FIG. 11 is a view similar to FIG. 10 showing upward pivotable movement of the first seat leg to lie under the seat;

FIG. 12 is a view similar to FIGS. 19 and 11 showing upward pivotable movement of the second seat leg about a second-leg pivot axis toward the underside of the seat to locate the first seat leg between the seat and the second seat leg to collapse the seat unit fully;

FIG. 13 is a view similar to FIGS. 10-12 showing the collapsed seat unit stored in a seat-unit storage space formed in the rolling base;

FIG. 14 is an enlarged perspective view of the first and second seat legs included in the compactible seat unit and showing a pivot axis (in phantom) associated with each of the seat legs and showing that each pivot axle included in the first and second leg is chamfered;

FIG. 15 is an enlarged perspective view of the underside of the partly collapsed seat unit of FIG. 11;

FIG. 16 is an enlarged partial view of the seat unit of FIG. 15;

FIG. 17 is an enlarged perspective view of the underside of the fully collapsed seat unit of FIG. 12;

FIG. 18 is a perspective view of the juvenile walker of FIG. 1 with the first and second seat legs omitted;

FIG. 19 is an enlarged view of a portion of the second post-receiver tower taken from the circled region of FIG. 18 showing a rim-receiving channel formed to receive a perimeter rim included in the carrier frame of the seat as suggested in FIG. 22;

FIG. 20 is an enlarged perspective view taken from the circled region of FIG. 12 from an observation point on the far side of the rolling base that shows an upstanding seat-retainer flange configured to provide means for engaging a portion of the underside of the seat to retain the seat in a fixed position on the rolling base after the child restraint has been nested in the storage space provided in the rolling base as shown in FIG. 13;

FIG. 21 is a top plan view of the components shown in FIG. 18 after the perimeter ribs of the carrier frame of the seat are mated with the rib-receiving channels formed in the first and second post-receiver towers; and

FIG. 22 is an enlarged sectional view taken along lines 22-22 of FIG. 21 showing a perimeter rim of the seat arranged to extend into a companion rib-receiving channel formed in the first post-receiver tower.

DETAILED DESCRIPTION

A juvenile walker 10 is configured to provide mobile seating for a toddler (not shown). Walker 10 includes a rolling base 12 and a seat unit 14 that is height-adjustable as suggested in FIGS. 1 and 2 and is storable in rolling base 12 as suggested in FIGS. 3 and 10-13.

Seat unit 14 includes a child restraint 16 comprising a seat 18 and a tray 20 coupled to seat 18 as shown, for example, in FIGS. 1 and 4. Seat unit 14 also includes a first seat leg 21 coupled to one side of seat 18 and a second seat leg 22 coupled to another side of seat 18. Lower portions of first and second seat legs 21, 22 mate with rolling base 12 as suggested in FIGS. 4 and 5 and are movable relative to rolling base 12 in upward and downward directions as suggested in FIGS. 6-9 to change the elevation of seat 18 from a lowest seat position shown in FIG. 1 to a highest seat position shown in FIG. 2.

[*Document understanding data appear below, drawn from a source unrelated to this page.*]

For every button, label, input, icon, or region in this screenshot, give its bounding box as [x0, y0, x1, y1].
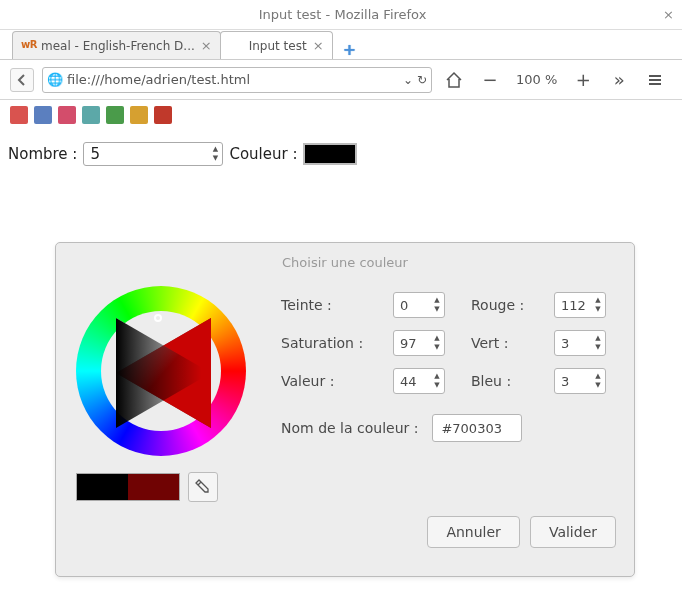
- tab-label: meal - English-French D...: [41, 39, 195, 53]
- valeur-label: Valeur :: [281, 368, 375, 394]
- zoom-in-button[interactable]: +: [569, 66, 597, 94]
- color-compare-swatch: [76, 473, 180, 501]
- page-content: Nombre : 5 ▲▼ Couleur :: [0, 130, 682, 178]
- bookmark-icon[interactable]: [154, 106, 172, 124]
- url-text: file:///home/adrien/test.html: [67, 72, 399, 87]
- zoom-out-button[interactable]: −: [476, 66, 504, 94]
- dropdown-icon[interactable]: ⌄: [403, 73, 413, 87]
- nombre-stepper[interactable]: ▲▼: [208, 145, 222, 163]
- saturation-input[interactable]: 97▲▼: [393, 330, 445, 356]
- rouge-input[interactable]: 112▲▼: [554, 292, 606, 318]
- bookmark-icon[interactable]: [130, 106, 148, 124]
- ok-button[interactable]: Valider: [530, 516, 616, 548]
- tab-bar: wR meal - English-French D... × Input te…: [0, 30, 682, 60]
- hamburger-icon: [647, 72, 663, 88]
- nombre-input[interactable]: 5 ▲▼: [83, 142, 223, 166]
- tab-close-icon[interactable]: ×: [201, 38, 212, 53]
- tab-label: Input test: [249, 39, 307, 53]
- old-color: [77, 474, 128, 500]
- zoom-level: 100 %: [512, 72, 561, 87]
- color-wheel[interactable]: [76, 286, 246, 456]
- favicon-generic: [229, 39, 243, 53]
- tab-close-icon[interactable]: ×: [313, 38, 324, 53]
- colorname-input[interactable]: #700303: [432, 414, 522, 442]
- couleur-swatch[interactable]: [303, 143, 357, 165]
- couleur-label: Couleur :: [229, 145, 297, 163]
- plus-icon: +: [343, 40, 356, 59]
- globe-icon: 🌐: [47, 72, 63, 87]
- bookmark-icon[interactable]: [58, 106, 76, 124]
- home-icon: [445, 71, 463, 89]
- color-picker-dialog: Choisir une couleur Teinte :: [55, 242, 635, 577]
- home-button[interactable]: [440, 66, 468, 94]
- menu-button[interactable]: [641, 66, 669, 94]
- favicon-wr: wR: [21, 39, 35, 53]
- eyedropper-button[interactable]: [188, 472, 218, 502]
- bookmark-icon[interactable]: [106, 106, 124, 124]
- bookmark-bar: [0, 100, 682, 130]
- window-title: Input test - Mozilla Firefox: [22, 7, 663, 22]
- nombre-label: Nombre :: [8, 145, 77, 163]
- teinte-input[interactable]: 0▲▼: [393, 292, 445, 318]
- dialog-title: Choisir une couleur: [56, 243, 634, 278]
- overflow-button[interactable]: »: [605, 66, 633, 94]
- bookmark-icon[interactable]: [82, 106, 100, 124]
- saturation-label: Saturation :: [281, 330, 375, 356]
- nombre-value: 5: [90, 145, 100, 163]
- new-color: [128, 474, 179, 500]
- back-arrow-icon: [15, 73, 29, 87]
- vert-label: Vert :: [471, 330, 536, 356]
- window-titlebar: Input test - Mozilla Firefox ×: [0, 0, 682, 30]
- form-row: Nombre : 5 ▲▼ Couleur :: [8, 142, 674, 166]
- window-close-icon[interactable]: ×: [663, 7, 674, 22]
- vert-input[interactable]: 3▲▼: [554, 330, 606, 356]
- tab-wordreference[interactable]: wR meal - English-French D... ×: [12, 31, 221, 59]
- bookmark-icon[interactable]: [34, 106, 52, 124]
- url-bar[interactable]: 🌐 file:///home/adrien/test.html ⌄ ↻: [42, 67, 432, 93]
- bookmark-icon[interactable]: [10, 106, 28, 124]
- bleu-input[interactable]: 3▲▼: [554, 368, 606, 394]
- rouge-label: Rouge :: [471, 292, 536, 318]
- valeur-input[interactable]: 44▲▼: [393, 368, 445, 394]
- back-button[interactable]: [10, 68, 34, 92]
- tab-input-test[interactable]: Input test ×: [220, 31, 333, 59]
- teinte-label: Teinte :: [281, 292, 375, 318]
- eyedropper-icon: [195, 479, 211, 495]
- reload-icon[interactable]: ↻: [417, 73, 427, 87]
- bleu-label: Bleu :: [471, 368, 536, 394]
- new-tab-button[interactable]: +: [340, 39, 360, 59]
- colorname-label: Nom de la couleur :: [281, 420, 418, 436]
- url-toolbar: 🌐 file:///home/adrien/test.html ⌄ ↻ − 10…: [0, 60, 682, 100]
- cancel-button[interactable]: Annuler: [427, 516, 519, 548]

Seat unit 14 is configured so that it can be stored in rolling base 12 at the option of a caregiver as suggested in FIGS. 10-13, 21, and 22. The lower portions of first and second seat legs 21, 22 can be separated from rolling base 12 by a caregiver as suggested in FIG. 10. Then first and second legs 21, 22 slide downwardly away from seat 18 to be released from anchored engagement with seat 18 as suggested in FIGS. 10A-10E and then pivoted about horizontal pivot axes 21A, 22A as suggested in FIGS. 11 and 12 to assume retracted positions under seat 18 to provide seat unit 14 with a compact size. Once the seat unit 14 has been compacted as shown in FIG. 12, it can be lowered into a seat-unit storage space 24 (see FIG. 18) formed in rolling base 12 as suggested in FIGS. 12 and 13 and locked temporarily in such a collapsed storage mode by engagement of a perimeter rim 28 included in child restraint 16 in a surrounding rim-receiving channel 30 formed in rolling base 12 as suggested in FIGS. 21 and 22.

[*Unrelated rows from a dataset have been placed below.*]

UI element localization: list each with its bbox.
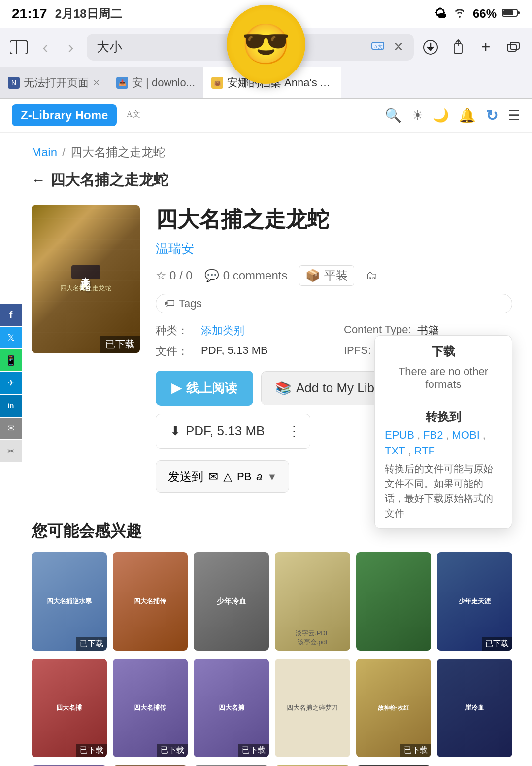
downloaded-9: 已下载 — [238, 744, 269, 757]
status-time: 21:17 — [12, 6, 47, 22]
book-thumb-3[interactable]: 少年冷血 — [194, 552, 269, 651]
epub-link[interactable]: EPUB — [385, 429, 414, 442]
archive-icon: 🗂 — [366, 269, 378, 282]
zlibrary-home-badge[interactable]: Z-Library Home — [12, 104, 117, 126]
book-author[interactable]: 温瑞安 — [156, 240, 194, 257]
book-thumb-8[interactable]: 四大名捕传 已下载 — [113, 659, 188, 757]
format-dropdown-popup: 下载 There are no other formats 转换到 EPUB ,… — [374, 335, 512, 529]
book-thumb-11[interactable]: 故神枪·枚红 已下载 — [356, 659, 432, 757]
back-arrow-icon[interactable]: ← — [32, 173, 45, 188]
tab-2[interactable]: 📥 安 | downlo... — [108, 67, 203, 98]
downloaded-11: 已下载 — [400, 744, 431, 757]
svg-text:A文: A文 — [374, 44, 382, 49]
forward-button[interactable]: › — [61, 37, 81, 57]
cover-text: 走龙蛇 四大名捕之走龙蛇 — [32, 205, 140, 353]
play-icon: ▶ — [171, 381, 181, 396]
svg-rect-9 — [507, 44, 516, 51]
send-to-button[interactable]: 发送到 ✉ △ PB a ▼ — [156, 460, 289, 493]
downloaded-badge: 已下载 — [100, 336, 140, 353]
file-size-label: 文件： — [156, 344, 195, 359]
email-share-button[interactable]: ✉ — [0, 418, 22, 439]
cloud-icon: △ — [223, 470, 232, 484]
search-icon[interactable]: 🔍 — [385, 107, 402, 124]
read-online-button[interactable]: ▶ 线上阅读 — [156, 371, 253, 406]
dropdown-convert-section: 转换到 EPUB , FB2 , MOBI , TXT , RTF 转换后的文件… — [375, 401, 512, 528]
twitter-icon: 𝕏 — [7, 332, 15, 343]
tab-1[interactable]: N 无法打开页面 ✕ — [0, 67, 108, 98]
mobi-link[interactable]: MOBI — [452, 429, 480, 442]
book-icon: 📦 — [305, 269, 320, 282]
svg-rect-3 — [10, 40, 28, 54]
emoji-overlay: 😎 — [227, 5, 305, 84]
book-thumb-1[interactable]: 四大名捕逆水寒 已下载 — [32, 552, 107, 651]
book-thumb-6[interactable]: 少年走天涯 已下载 — [437, 552, 512, 651]
book-thumb-12[interactable]: 崖冷血 — [437, 659, 512, 757]
svg-text:A文: A文 — [127, 110, 140, 118]
download-icon: ⬇ — [170, 423, 181, 439]
book-thumb-10[interactable]: 四大名捕之碎梦刀 — [275, 659, 350, 757]
status-icons: 🌤 66% — [434, 7, 520, 21]
brightness-icon[interactable]: ☀ — [412, 108, 423, 123]
book-thumb-9[interactable]: 四大名捕 已下载 — [194, 659, 269, 757]
book-meta-row: ☆ 0 / 0 💬 0 comments 📦 平装 🗂 — [156, 265, 512, 286]
telegram-icon: ✈ — [7, 378, 15, 388]
whatsapp-icon: 📱 — [5, 354, 17, 366]
pb-label: PB — [237, 470, 251, 483]
menu-icon[interactable]: ☰ — [508, 107, 520, 124]
moon-icon[interactable]: 🌙 — [433, 108, 449, 123]
tag-icon: 🏷 — [164, 297, 175, 310]
tabs-icon[interactable] — [502, 36, 524, 58]
txt-link[interactable]: TXT — [385, 445, 405, 457]
sidebar-toggle-button[interactable] — [8, 36, 30, 58]
book-thumb-4[interactable]: 淡字云.PDF该亭会.pdf — [275, 552, 350, 651]
address-text: 大小 — [97, 38, 122, 56]
tags-button[interactable]: 🏷 Tags — [156, 294, 512, 313]
download-toolbar-icon[interactable] — [420, 36, 441, 58]
add-category-link[interactable]: 添加类别 — [201, 323, 244, 338]
breadcrumb-main[interactable]: Main — [32, 145, 57, 159]
cover-title: 走龙蛇 — [79, 269, 93, 275]
send-label: 发送到 — [168, 469, 203, 485]
star-rating[interactable]: ☆ 0 / 0 — [156, 269, 193, 282]
send-dropdown-arrow[interactable]: ▼ — [267, 471, 277, 483]
book-cover-image: 走龙蛇 四大名捕之走龙蛇 — [32, 205, 140, 353]
books-grid-row1: 四大名捕逆水寒 已下载 四大名捕传 少年冷血 淡字云.PDF该亭会.pdf 少年… — [32, 552, 512, 651]
no-other-formats-text: There are no other formats — [385, 363, 502, 393]
book-thumb-5[interactable] — [356, 552, 432, 651]
library-icon: 📚 — [275, 381, 291, 396]
linkedin-share-button[interactable]: in — [0, 395, 22, 417]
back-button[interactable]: ‹ — [35, 37, 55, 57]
tab-1-close[interactable]: ✕ — [93, 77, 100, 88]
rtf-link[interactable]: RTF — [414, 445, 435, 457]
tab-2-title: 安 | downlo... — [132, 75, 195, 90]
twitter-share-button[interactable]: 𝕏 — [0, 327, 22, 348]
email-icon: ✉ — [7, 423, 15, 434]
share-toolbar-icon[interactable] — [447, 36, 469, 58]
dropdown-download-section: 下载 There are no other formats — [375, 336, 512, 401]
tab-1-title: 无法打开页面 — [24, 75, 89, 90]
close-icon[interactable]: ✕ — [393, 39, 404, 55]
downloaded-6: 已下载 — [482, 637, 512, 651]
book-thumb-2[interactable]: 四大名捕传 — [113, 552, 188, 651]
more-options-button[interactable]: ⋮ — [278, 414, 310, 448]
format-label: 平装 — [324, 268, 348, 283]
book-thumb-7[interactable]: 四大名捕 已下载 — [32, 659, 107, 757]
whatsapp-share-button[interactable]: 📱 — [0, 349, 22, 371]
download-label: PDF, 5.13 MB — [186, 423, 265, 439]
downloaded-7: 已下载 — [76, 744, 107, 757]
downloaded-8: 已下载 — [157, 744, 188, 757]
comments-button[interactable]: 💬 0 comments — [204, 269, 288, 282]
fb2-link[interactable]: FB2 — [423, 429, 443, 442]
new-tab-icon[interactable]: + — [475, 36, 497, 58]
refresh-icon[interactable]: ↻ — [486, 107, 498, 124]
translate-icon[interactable]: A文 — [371, 40, 385, 54]
file-size-value: PDF, 5.13 MB — [201, 344, 268, 359]
emoji-face: 😎 — [241, 21, 291, 68]
download-button[interactable]: ⬇ PDF, 5.13 MB — [156, 414, 278, 448]
svg-rect-2 — [518, 11, 520, 14]
facebook-share-button[interactable]: f — [0, 304, 22, 326]
clip-button[interactable]: ✂ — [0, 440, 22, 462]
svg-rect-10 — [510, 42, 519, 49]
telegram-share-button[interactable]: ✈ — [0, 372, 22, 394]
notification-icon[interactable]: 🔔 — [459, 107, 476, 124]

Seat 18 includes a carrier frame 180, a seat back 181 coupled to carrier frame 180, and an infant carrier 182 coupled to carrier frame 180 as suggested in FIG. 4. In illustrative embodiments, first seat leg 21 is coupled to one side of carrier frame 180 and second seat leg 22 is coupled to an opposite side of carrier frame 180. It is within the scope of this disclosure to provide an infant carrier with any suitable size and shape. It is within the scope of this disclosure also to couple first and second seat legs 21, 22 to a portion of tray 20. Tray 20 is coupled to a forward-facing portion of carrier frame 180 as shown, for example, in FIGS. 1 and 4.

First seat leg 21 includes a first seat-support post 40 and a first latch 42 mounted for movement on a lower portion of first seat-support post 40 as shown, for example, in FIGS. 1, 4, and 14. First latch 42 is movable relative to first seat-support post 40 to engage a portion (e.g., one of latch receivers 42R1, 42R2, and 42R3) of rolling base 12 to establish the elevation of seat 18 included in seat unit 14 of child restraint 16.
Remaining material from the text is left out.